12 Part Series: MedCV Practice Financial Management – Insights & Tips You Need to Know About to Quickly Maximize Your Income
Tip 2 of 12 – Net Insurance Collection Rate
- Insurance Revenue Cycle Management:
a. Assessment: Flawless revenue cycle management is essential for financial sustainability. Success in revenue cycle management is dependent on the effective execution of a wide scope of functions before, during and after the episode of care. These functions include provider credentialing, registration and authorization, time of service payment resolution, coding and documentation, charge posting, and claims management.
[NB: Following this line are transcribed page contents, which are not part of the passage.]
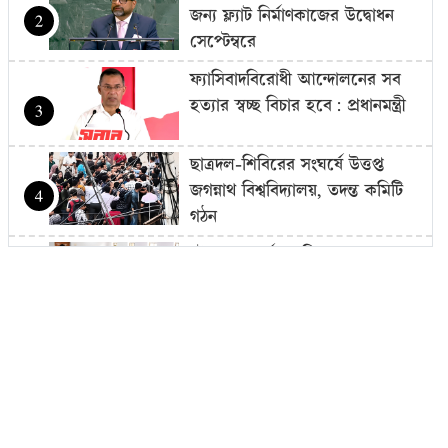
জন্য ফ্ল্যাট নির্মাণকাজের উদ্বোধন
2
সেপ্টেম্বরে
ফ্যাসিবাদবিরোধী আন্দোলনের সব
হত্যার স্বচ্ছ বিচার হবে: প্রধানমন্ত্রী
3
ছাত্রদল-শিবিরের সংঘর্ষে উত্তপ্ত
জগন্নাথ বিশ্ববিদ্যালয়, তদন্ত কমিটি
4
গঠন
চট্টগ্রাম বোর্ডের স্থগিত হওয়া
এইচএসসি পরীক্ষার নতুন সময়সূচি
5
প্রকাশ
১৮ বছর বয়সেই অধ্যাপক, ৩০৬
বছরের রেকর্ড ভাঙলেন তিনি
6
জুলাইকে ভুলিয়ে দেওয়ার সংগ্রাম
The insurance net collection rate is the outcome metric utilized to assess this opportunity. This metric is equal to the amount collected divided by the amount you expected to collect based on contractual allowables. If you do not know your allowables you can approximate these values by subtracting contract adjustments from gross charges. In order for this approach to work you must insure only allowable based reductions are considered in contractual adjustments.
A conservative value for the revenue opportunity on this factor can be identified by subtracting the actual insurance net collection rates from 98.5% and multiplying the difference by the total insurance portion of allowable payments.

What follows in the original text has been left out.